3つ目は、中間層の増加がもたらす国内需要。モリセット氏は、「世界銀行は、2045年までに高所得国になるというベトナムの野心的な目標を達成するために、引き続きサポートを行っていく」と明言した。

また、エコノミストのヴォ・チー・タイン氏は、「パンデミックと世界経済の成長力が、2022年のベトナムの経済成長に影響を与えるだろう」と述べた。そして、「政府主導の経済回復政策は、財政政策が重要な役目を果たすよう、経済の主要セクターに焦点を当てなければならない。短期的な財政赤字は、財政力を強化するためには許容されるかもしれない」と語った。タイン氏は、政府はパンデミックを、改革や新しい政策を実施する機会にすべきで、生産性やビジネス環境を改善し、イノベーションやスタートアップカルチャーを加速すべきだと呼びかけた。そして、政府が継続して、広範囲にわたる支援を実施することは、経済回復の重要な原動力になるとした。

◇成長の原動力
パンデミックは、オミクロン株といった変異型の出現の予測が難しく、2022年には収束しない可能性があり、国会で設定した6~6.5%の成長目標が課題となっている。
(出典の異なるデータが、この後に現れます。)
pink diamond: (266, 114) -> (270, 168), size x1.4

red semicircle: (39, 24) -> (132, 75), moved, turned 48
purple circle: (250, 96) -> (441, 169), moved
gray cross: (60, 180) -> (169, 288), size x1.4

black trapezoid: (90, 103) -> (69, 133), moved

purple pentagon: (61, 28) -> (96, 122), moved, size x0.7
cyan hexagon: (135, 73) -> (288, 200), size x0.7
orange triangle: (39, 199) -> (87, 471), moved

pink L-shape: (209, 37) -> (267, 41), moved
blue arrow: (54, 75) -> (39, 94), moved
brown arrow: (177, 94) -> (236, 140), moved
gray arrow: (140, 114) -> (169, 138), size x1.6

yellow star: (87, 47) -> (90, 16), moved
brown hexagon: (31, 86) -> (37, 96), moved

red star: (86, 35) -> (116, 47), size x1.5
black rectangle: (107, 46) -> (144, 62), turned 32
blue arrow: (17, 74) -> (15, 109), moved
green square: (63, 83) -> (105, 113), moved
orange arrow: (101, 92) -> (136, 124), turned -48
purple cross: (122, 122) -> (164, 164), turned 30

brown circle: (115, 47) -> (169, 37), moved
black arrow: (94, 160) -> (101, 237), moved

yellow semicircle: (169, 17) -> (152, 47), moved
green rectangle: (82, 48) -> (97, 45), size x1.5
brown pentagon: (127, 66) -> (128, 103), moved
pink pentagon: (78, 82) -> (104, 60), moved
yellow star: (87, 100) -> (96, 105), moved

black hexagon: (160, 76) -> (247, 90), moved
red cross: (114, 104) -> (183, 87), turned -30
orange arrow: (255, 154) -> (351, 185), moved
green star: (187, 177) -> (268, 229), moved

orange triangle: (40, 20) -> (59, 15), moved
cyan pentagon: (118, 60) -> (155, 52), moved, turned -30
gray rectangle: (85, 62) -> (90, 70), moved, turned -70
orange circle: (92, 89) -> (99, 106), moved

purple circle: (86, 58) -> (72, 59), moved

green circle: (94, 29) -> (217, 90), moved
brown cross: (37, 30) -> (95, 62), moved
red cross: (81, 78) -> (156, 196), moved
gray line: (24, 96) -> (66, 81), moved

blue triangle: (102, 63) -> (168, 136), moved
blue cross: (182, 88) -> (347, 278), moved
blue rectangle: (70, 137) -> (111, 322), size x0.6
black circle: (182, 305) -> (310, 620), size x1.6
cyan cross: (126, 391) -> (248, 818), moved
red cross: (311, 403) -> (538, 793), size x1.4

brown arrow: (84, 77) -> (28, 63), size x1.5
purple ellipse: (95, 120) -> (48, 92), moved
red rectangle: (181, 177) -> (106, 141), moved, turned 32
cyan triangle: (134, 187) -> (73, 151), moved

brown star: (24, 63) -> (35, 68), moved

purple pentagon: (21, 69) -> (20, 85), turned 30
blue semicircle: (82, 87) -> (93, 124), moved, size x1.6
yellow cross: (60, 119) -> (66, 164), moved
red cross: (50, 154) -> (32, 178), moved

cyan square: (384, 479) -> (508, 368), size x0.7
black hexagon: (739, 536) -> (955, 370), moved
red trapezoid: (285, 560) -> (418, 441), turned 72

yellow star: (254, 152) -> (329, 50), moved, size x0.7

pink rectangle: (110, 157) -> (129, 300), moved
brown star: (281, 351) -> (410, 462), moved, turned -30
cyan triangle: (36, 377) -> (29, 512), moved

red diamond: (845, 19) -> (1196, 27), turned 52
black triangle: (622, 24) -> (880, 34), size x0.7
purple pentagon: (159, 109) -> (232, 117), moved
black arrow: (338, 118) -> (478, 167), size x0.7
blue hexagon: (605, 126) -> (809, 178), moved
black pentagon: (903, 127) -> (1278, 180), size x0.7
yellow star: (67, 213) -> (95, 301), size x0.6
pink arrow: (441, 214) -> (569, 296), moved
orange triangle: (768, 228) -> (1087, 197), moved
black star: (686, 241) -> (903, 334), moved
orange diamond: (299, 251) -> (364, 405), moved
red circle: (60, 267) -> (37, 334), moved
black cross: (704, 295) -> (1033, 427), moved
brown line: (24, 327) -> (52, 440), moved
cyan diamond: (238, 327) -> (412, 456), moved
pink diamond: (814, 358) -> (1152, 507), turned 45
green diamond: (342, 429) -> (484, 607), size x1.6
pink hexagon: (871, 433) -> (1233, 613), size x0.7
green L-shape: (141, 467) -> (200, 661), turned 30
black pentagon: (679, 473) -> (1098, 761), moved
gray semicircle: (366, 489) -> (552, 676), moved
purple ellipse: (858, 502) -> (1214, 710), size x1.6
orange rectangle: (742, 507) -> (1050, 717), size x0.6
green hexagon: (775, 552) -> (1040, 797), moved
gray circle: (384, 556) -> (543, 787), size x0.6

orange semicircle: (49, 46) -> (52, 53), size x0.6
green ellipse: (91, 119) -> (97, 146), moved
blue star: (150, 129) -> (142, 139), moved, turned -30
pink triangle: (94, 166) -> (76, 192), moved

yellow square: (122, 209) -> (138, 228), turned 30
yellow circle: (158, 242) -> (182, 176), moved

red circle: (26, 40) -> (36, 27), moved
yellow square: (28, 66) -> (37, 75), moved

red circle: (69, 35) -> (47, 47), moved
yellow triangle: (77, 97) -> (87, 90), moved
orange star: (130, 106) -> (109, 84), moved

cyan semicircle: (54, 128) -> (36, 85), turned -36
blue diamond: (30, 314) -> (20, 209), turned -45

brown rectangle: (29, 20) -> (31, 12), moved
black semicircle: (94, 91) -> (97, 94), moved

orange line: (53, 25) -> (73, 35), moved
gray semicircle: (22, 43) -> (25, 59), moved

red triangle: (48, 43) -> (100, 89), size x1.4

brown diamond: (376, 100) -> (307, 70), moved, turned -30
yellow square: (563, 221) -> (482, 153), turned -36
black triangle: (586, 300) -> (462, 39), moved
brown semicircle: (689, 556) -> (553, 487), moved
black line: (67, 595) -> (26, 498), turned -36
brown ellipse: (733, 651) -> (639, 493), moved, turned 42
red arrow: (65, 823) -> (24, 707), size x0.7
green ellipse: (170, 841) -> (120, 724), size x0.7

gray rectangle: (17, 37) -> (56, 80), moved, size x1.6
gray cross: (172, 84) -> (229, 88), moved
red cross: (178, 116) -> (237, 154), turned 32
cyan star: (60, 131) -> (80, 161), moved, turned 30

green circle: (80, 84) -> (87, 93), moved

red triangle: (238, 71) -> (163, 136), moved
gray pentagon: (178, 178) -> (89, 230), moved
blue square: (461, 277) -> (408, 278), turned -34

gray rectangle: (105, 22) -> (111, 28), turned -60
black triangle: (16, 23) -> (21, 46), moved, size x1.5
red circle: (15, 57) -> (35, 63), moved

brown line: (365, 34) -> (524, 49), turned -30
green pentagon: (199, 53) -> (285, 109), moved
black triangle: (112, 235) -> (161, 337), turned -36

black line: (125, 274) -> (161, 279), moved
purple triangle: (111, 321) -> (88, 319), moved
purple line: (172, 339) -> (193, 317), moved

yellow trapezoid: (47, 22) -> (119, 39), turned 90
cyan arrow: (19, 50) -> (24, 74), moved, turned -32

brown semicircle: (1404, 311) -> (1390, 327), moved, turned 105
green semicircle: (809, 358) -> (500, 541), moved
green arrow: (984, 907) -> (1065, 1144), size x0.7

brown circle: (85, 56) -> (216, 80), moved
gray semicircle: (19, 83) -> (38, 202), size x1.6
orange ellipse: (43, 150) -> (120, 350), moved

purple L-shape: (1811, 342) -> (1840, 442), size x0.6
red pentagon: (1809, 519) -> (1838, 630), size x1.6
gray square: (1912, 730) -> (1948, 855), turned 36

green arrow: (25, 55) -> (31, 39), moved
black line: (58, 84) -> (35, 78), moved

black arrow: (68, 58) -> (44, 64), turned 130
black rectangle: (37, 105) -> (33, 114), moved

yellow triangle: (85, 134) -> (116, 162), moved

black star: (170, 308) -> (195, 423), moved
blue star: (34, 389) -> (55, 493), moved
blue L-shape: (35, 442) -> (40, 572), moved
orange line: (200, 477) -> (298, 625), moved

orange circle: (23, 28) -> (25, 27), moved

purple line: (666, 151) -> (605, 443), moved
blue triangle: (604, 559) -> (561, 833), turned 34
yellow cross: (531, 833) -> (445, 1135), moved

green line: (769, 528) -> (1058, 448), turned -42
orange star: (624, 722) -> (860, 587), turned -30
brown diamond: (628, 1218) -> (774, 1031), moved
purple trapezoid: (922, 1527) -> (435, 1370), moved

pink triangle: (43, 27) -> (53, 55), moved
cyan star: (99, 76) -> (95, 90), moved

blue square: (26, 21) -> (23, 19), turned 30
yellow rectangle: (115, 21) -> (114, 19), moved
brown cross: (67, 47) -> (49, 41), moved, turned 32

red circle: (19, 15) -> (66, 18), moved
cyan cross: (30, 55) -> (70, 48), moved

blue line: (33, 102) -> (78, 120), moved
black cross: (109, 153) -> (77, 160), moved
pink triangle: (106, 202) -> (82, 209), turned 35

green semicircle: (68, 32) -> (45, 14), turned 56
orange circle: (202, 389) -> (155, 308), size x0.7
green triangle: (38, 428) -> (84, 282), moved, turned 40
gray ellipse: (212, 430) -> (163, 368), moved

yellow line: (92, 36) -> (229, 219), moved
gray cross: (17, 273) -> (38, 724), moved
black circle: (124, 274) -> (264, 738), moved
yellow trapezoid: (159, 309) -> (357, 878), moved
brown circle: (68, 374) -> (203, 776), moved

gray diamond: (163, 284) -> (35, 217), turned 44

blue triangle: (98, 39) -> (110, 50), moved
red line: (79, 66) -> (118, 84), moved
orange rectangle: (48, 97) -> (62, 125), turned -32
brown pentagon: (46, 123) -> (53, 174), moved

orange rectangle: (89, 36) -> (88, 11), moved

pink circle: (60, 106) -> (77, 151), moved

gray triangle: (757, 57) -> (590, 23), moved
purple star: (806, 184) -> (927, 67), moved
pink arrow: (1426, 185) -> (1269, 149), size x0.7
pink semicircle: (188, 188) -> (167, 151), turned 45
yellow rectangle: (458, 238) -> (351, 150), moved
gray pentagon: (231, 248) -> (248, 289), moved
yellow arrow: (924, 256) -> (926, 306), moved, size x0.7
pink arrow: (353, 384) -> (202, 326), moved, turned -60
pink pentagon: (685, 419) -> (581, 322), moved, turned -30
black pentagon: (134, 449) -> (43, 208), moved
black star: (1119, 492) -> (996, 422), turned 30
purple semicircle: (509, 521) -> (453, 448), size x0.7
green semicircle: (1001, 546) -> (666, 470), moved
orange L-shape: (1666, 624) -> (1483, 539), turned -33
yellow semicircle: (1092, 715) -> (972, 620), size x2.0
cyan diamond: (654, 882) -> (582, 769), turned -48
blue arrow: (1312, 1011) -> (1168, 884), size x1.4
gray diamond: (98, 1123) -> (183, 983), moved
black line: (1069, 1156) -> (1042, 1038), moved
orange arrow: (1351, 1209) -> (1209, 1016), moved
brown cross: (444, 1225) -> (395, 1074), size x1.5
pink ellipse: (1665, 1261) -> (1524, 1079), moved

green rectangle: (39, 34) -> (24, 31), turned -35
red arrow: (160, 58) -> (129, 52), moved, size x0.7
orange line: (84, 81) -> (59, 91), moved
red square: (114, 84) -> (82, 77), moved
ベトナム統計総局のグエン・ティ・フオン局長は、「2022年の経済成長は、国のニューノーマルへの適応により2021年に比べて改善するだろう。今年の経済成長の原動力となるのは、2011~20年期の社会経済面での成果とFDI企業による後押し、マクロ経済の安定のほか、より柔軟で効果的な財政・金融政策の運用を容易にする安定した主要経済のバランスなどである」と話す。


2021年の金融市場は、基本的に安定的に推移した

財政・金融政策に基づく支援策を盛り込んだコロナ後の経済発展・復興政策は、企業にとっては、生産・貿易活動を迅速に安定化させ、回復させる機会となる。フオン氏は、「ベトナムのワクチンの2回接種率は比較的高いため、内需は徐々に回復し、増加するだろう」との見通しを示した。

また、公共投資法の最近の改正は、プロセスのスピード化、手続きの簡素化、公共投資の支払いの迅速化によって、投資の改善を促すとみられている。

そのほか、ベトナムの主要貿易相手国は急速な回復傾向にあり、貿易をより強力に促進している。EVFTAやCPTPPは、ベトナムの貿易・投資活動をより大きな市場に導くと期待されている。

エコノミストは、「2022年から23年に向けて、ベトナムにはかなり強力で長期的な経済回復政策が必要であり、すべての段階で、適切かつ効果的にそれらを実施すべきである」と述べている。